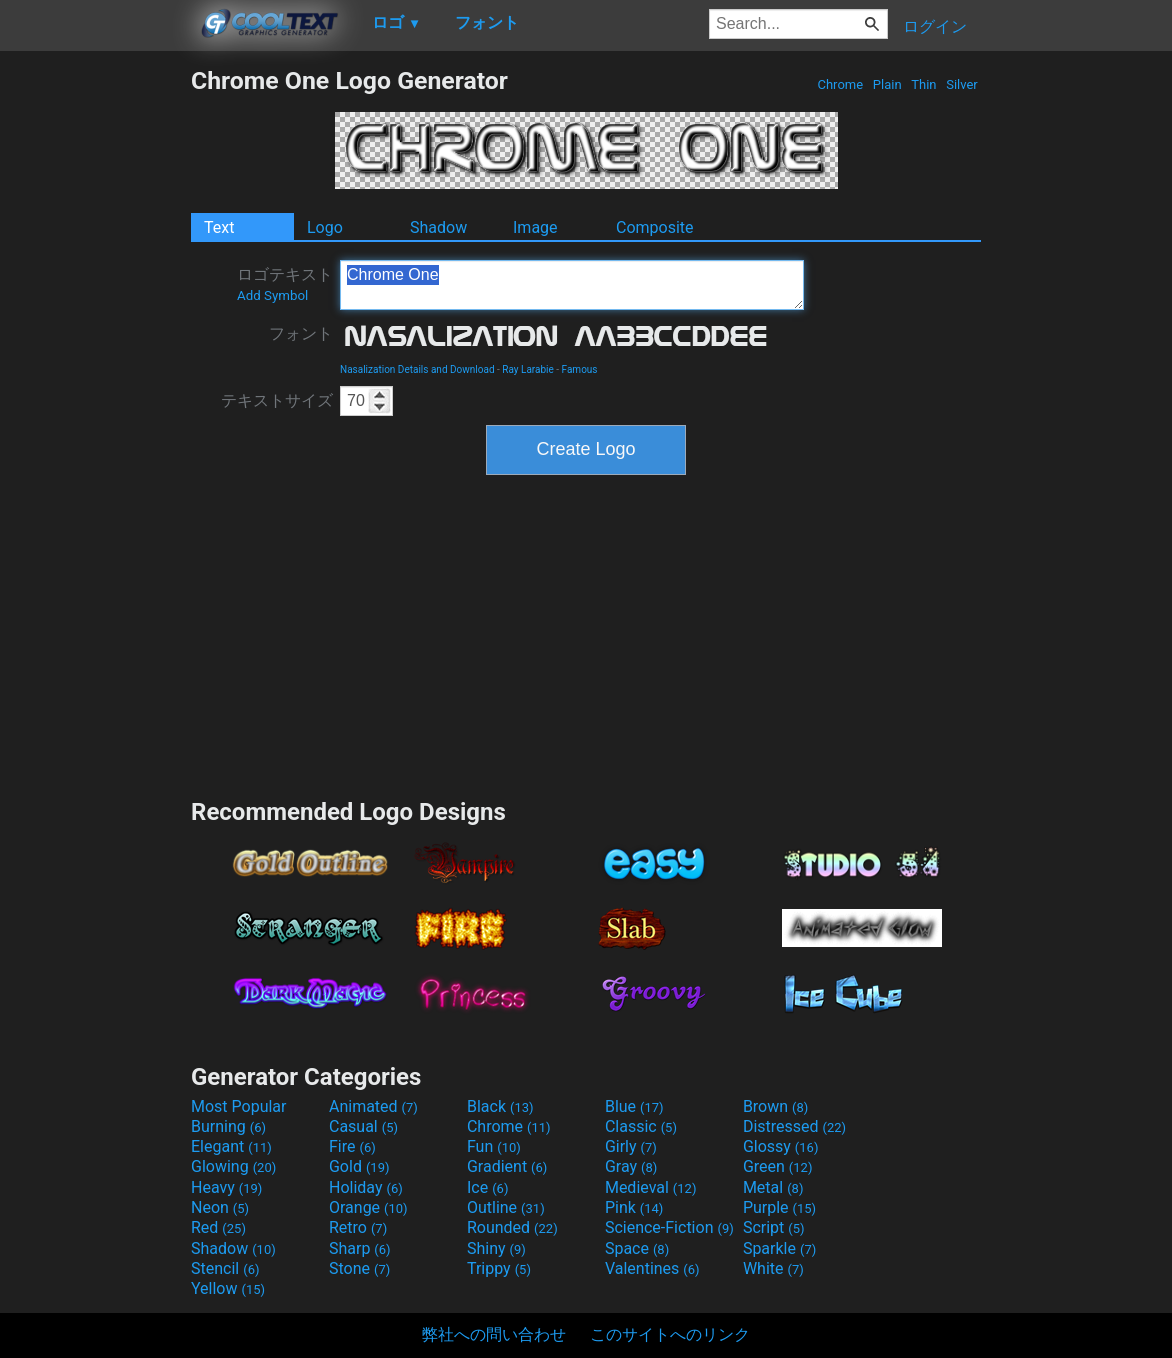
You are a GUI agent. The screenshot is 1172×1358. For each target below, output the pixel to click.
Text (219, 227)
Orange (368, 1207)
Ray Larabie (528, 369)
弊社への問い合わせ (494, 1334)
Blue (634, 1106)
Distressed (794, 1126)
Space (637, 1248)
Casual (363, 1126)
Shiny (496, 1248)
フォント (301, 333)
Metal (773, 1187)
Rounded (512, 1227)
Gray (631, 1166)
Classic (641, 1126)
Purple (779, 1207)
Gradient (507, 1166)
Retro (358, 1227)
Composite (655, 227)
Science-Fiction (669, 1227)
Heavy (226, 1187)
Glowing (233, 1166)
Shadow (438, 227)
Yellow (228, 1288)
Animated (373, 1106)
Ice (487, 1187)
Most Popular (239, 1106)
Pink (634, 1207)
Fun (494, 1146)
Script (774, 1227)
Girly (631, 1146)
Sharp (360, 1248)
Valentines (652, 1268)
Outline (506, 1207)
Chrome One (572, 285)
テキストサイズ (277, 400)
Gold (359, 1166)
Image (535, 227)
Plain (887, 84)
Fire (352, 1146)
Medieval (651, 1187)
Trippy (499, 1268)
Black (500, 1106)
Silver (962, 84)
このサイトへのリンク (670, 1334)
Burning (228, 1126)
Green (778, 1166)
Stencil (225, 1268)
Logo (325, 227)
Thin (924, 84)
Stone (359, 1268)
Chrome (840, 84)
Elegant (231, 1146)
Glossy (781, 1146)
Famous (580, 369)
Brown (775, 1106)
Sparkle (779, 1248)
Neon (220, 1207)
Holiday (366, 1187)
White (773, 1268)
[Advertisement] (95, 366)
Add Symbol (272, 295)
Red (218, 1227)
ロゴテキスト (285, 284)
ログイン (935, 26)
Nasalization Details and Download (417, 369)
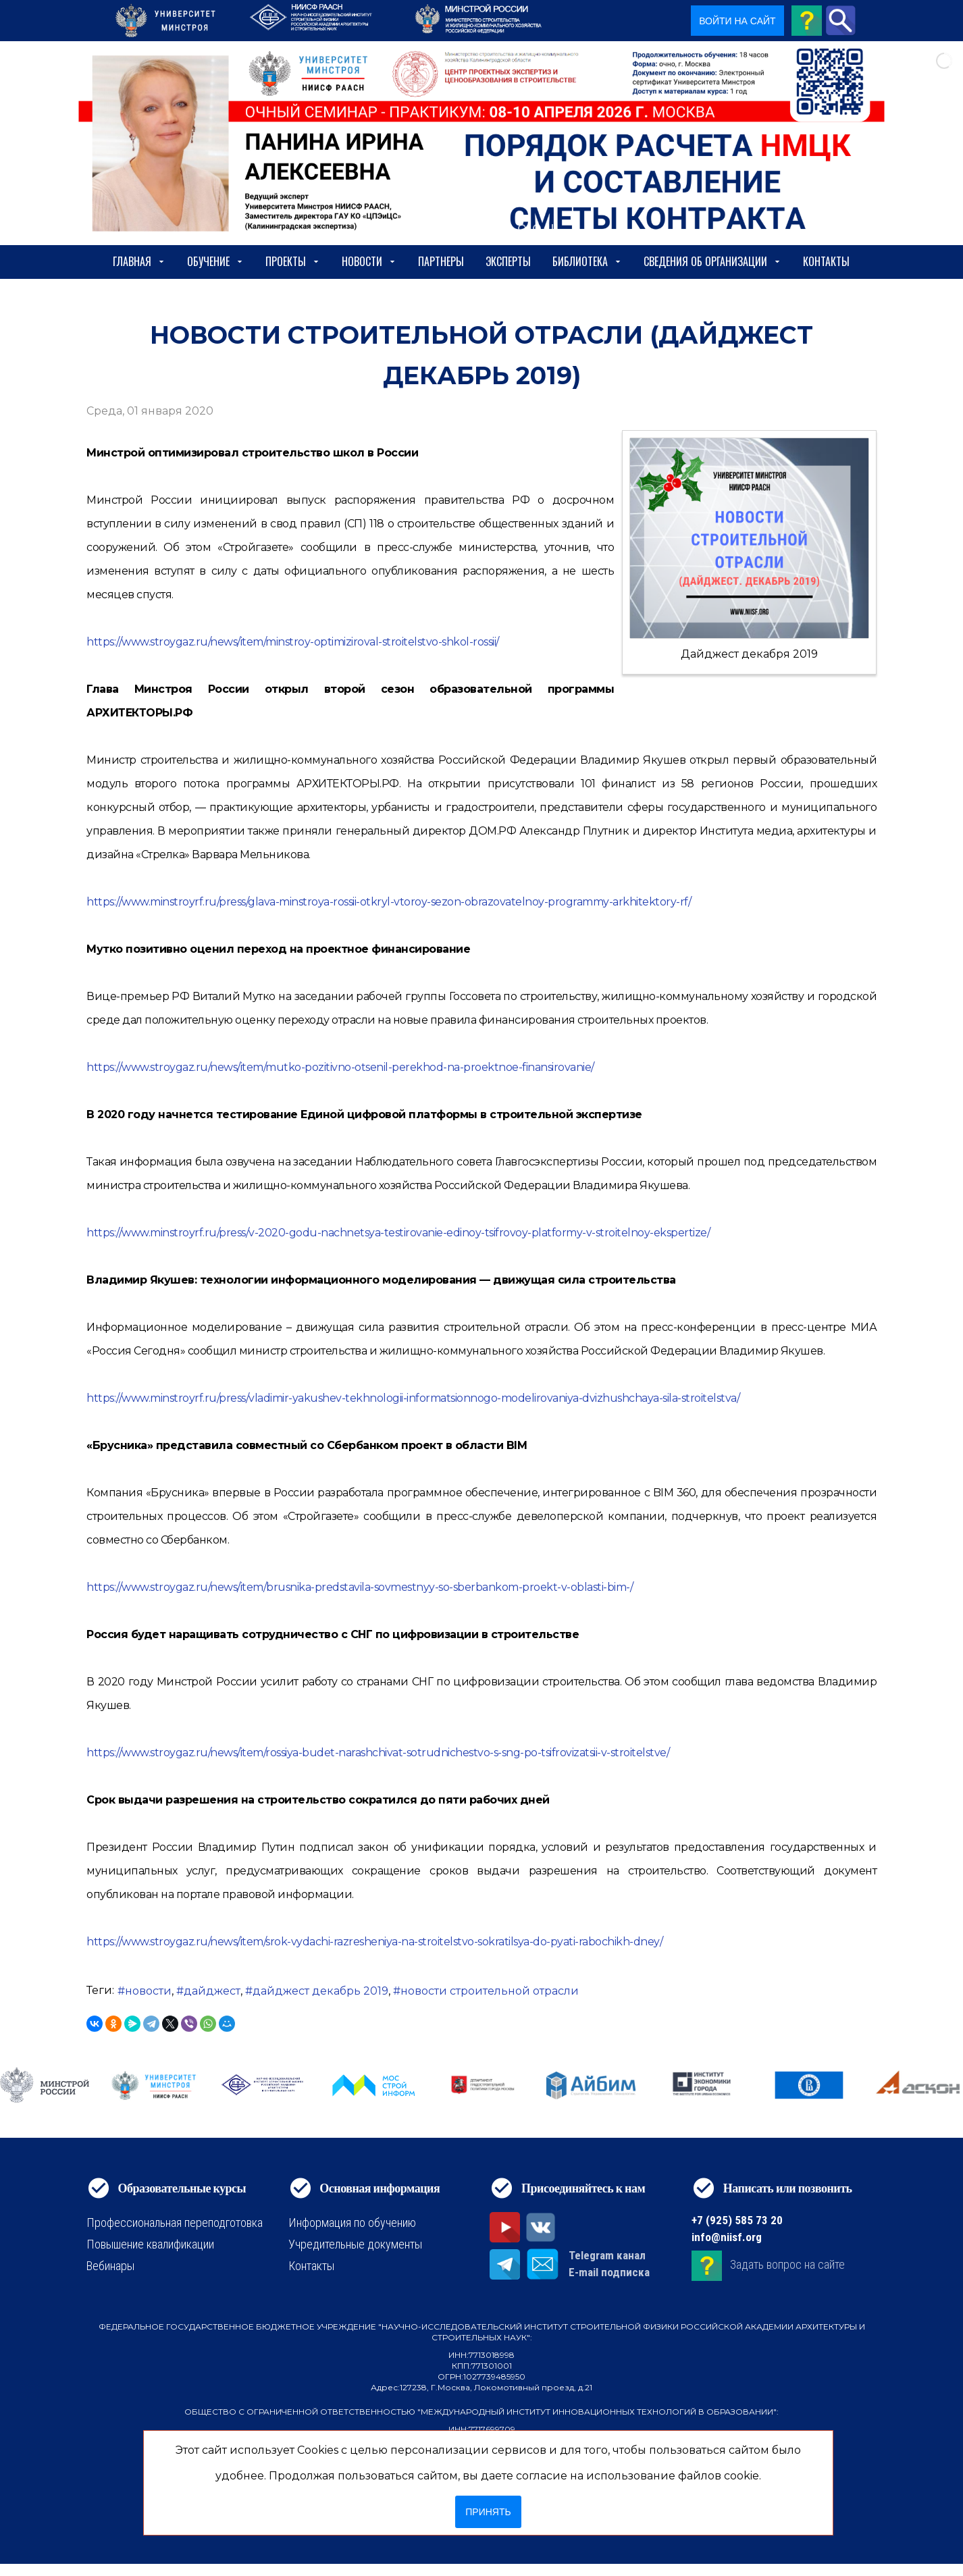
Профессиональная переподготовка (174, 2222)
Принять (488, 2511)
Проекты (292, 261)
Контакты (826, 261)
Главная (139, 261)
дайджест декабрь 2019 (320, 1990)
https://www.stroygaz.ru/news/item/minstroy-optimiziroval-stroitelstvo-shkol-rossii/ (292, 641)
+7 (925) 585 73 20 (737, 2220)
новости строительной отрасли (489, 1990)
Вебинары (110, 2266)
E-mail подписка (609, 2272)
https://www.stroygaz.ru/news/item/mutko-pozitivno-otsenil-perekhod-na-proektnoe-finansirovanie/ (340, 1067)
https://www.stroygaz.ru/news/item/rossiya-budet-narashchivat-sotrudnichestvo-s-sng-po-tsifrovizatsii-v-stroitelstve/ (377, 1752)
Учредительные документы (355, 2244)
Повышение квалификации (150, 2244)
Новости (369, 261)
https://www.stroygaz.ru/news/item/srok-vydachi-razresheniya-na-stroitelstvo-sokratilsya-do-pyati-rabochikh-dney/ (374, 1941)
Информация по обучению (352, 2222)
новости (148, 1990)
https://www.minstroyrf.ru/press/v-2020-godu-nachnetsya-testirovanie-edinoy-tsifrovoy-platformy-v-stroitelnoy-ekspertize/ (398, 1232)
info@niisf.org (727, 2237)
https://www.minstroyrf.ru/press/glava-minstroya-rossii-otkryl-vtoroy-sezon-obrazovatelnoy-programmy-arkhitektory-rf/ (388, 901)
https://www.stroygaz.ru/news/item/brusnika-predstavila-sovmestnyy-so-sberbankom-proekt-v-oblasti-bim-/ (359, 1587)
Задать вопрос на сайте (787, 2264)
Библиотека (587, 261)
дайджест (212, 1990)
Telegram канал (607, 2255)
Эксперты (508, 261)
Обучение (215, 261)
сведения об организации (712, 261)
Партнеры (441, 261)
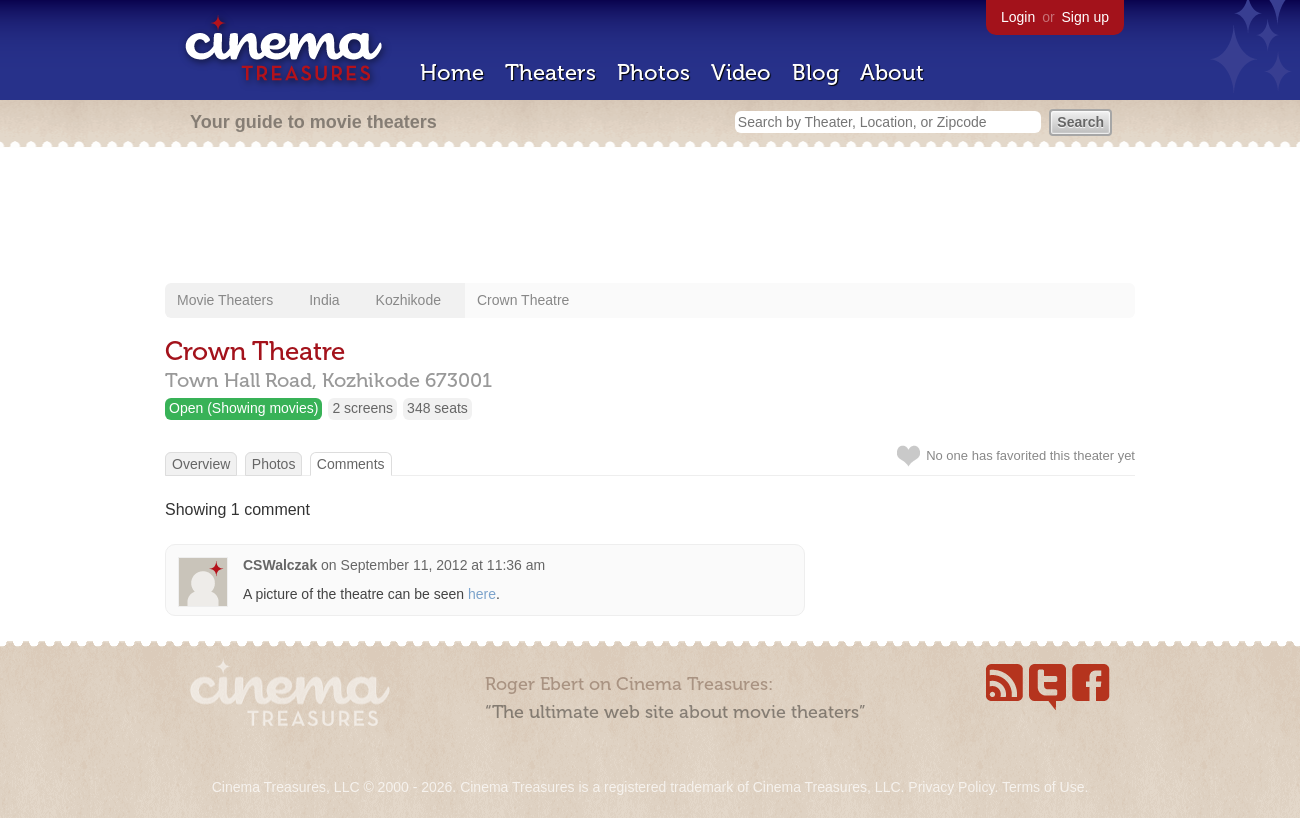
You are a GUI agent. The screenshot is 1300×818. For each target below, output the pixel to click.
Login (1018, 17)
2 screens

--- --- ---

**Description of the task**
Using the data above, write out every line exactly, leaving the images behind.

**Solved exercise**
You are a GUI agent. The screenshot is 1172×1358. For each target below, output the pixel to click.
Text (219, 227)
Orange (368, 1207)
Ray Larabie (528, 369)
弊社への問い合わせ (494, 1334)
Blue (634, 1106)
Distressed (794, 1126)
Space (637, 1248)
Casual (363, 1126)
Shiny (496, 1248)
フォント (301, 333)
Metal (773, 1187)
Rounded (512, 1227)
Gray (631, 1166)
Classic (641, 1126)
Purple (779, 1207)
Gradient (507, 1166)
Retro (358, 1227)
Composite (655, 227)
Science-Fiction (669, 1227)
Heavy (226, 1187)
Glowing (233, 1166)
Shadow (438, 227)
Yellow (228, 1288)
Animated (373, 1106)
Ice (487, 1187)
Most Popular (239, 1106)
Pink (634, 1207)
Fun (494, 1146)
Script (774, 1227)
Girly (631, 1146)
Sharp (360, 1248)
Valentines (652, 1268)
Outline (506, 1207)
Chrome One (572, 285)
テキストサイズ (277, 400)
Gold (359, 1166)
Image (535, 227)
Plain (887, 84)
Fire (352, 1146)
Medieval (651, 1187)
Trippy (499, 1268)
Black (500, 1106)
Silver (962, 84)
このサイトへのリンク (670, 1334)
Burning (228, 1126)
Green (778, 1166)
Stencil (225, 1268)
Logo (325, 227)
Thin (924, 84)
Stone (359, 1268)
Chrome (840, 84)
Elegant (231, 1146)
Glossy (781, 1146)
Famous (580, 369)
Brown (775, 1106)
Sparkle (779, 1248)
Neon (220, 1207)
Holiday (366, 1187)
White (773, 1268)
[Advertisement] (95, 366)
Add Symbol (272, 295)
Red (218, 1227)
ロゴテキスト (285, 284)
ログイン (935, 26)
Nasalization Details and Download (417, 369)
Профессиональная переподготовка (174, 2222)
Принять (488, 2511)
Проекты (292, 261)
Контакты (826, 261)
Главная (139, 261)
дайджест декабрь 2019 (320, 1990)
https://www.stroygaz.ru/news/item/minstroy-optimiziroval-stroitelstvo-shkol-rossii/ (292, 641)
+7 (925) 585 73 20 (737, 2220)
новости строительной отрасли (489, 1990)
Вебинары (110, 2266)
E-mail подписка (609, 2272)
https://www.stroygaz.ru/news/item/mutko-pozitivno-otsenil-perekhod-na-proektnoe-finansirovanie/ (340, 1067)
https://www.stroygaz.ru/news/item/rossiya-budet-narashchivat-sotrudnichestvo-s-sng-po-tsifrovizatsii-v-stroitelstve/ (377, 1752)
Учредительные документы (355, 2244)
Повышение квалификации (150, 2244)
Новости (369, 261)
https://www.stroygaz.ru/news/item/srok-vydachi-razresheniya-na-stroitelstvo-sokratilsya-do-pyati-rabochikh-dney/ (374, 1941)
Информация по обучению (352, 2222)
новости (148, 1990)
https://www.minstroyrf.ru/press/v-2020-godu-nachnetsya-testirovanie-edinoy-tsifrovoy-platformy-v-stroitelnoy-ekspertize/ (398, 1232)
info@niisf.org (727, 2237)
https://www.minstroyrf.ru/press/glava-minstroya-rossii-otkryl-vtoroy-sezon-obrazovatelnoy-programmy-arkhitektory-rf/ (388, 901)
https://www.stroygaz.ru/news/item/brusnika-predstavila-sovmestnyy-so-sberbankom-proekt-v-oblasti-bim-/ (359, 1587)
Задать вопрос на сайте (787, 2264)
Библиотека (587, 261)
дайджест (212, 1990)
Telegram канал (607, 2255)
Эксперты (508, 261)
Обучение (215, 261)
сведения об организации (712, 261)
Партнеры (441, 261)
You are a GUI agent. The screenshot is 1300×818. For each target below, output the pixel to click.
Login (1018, 17)
2 screens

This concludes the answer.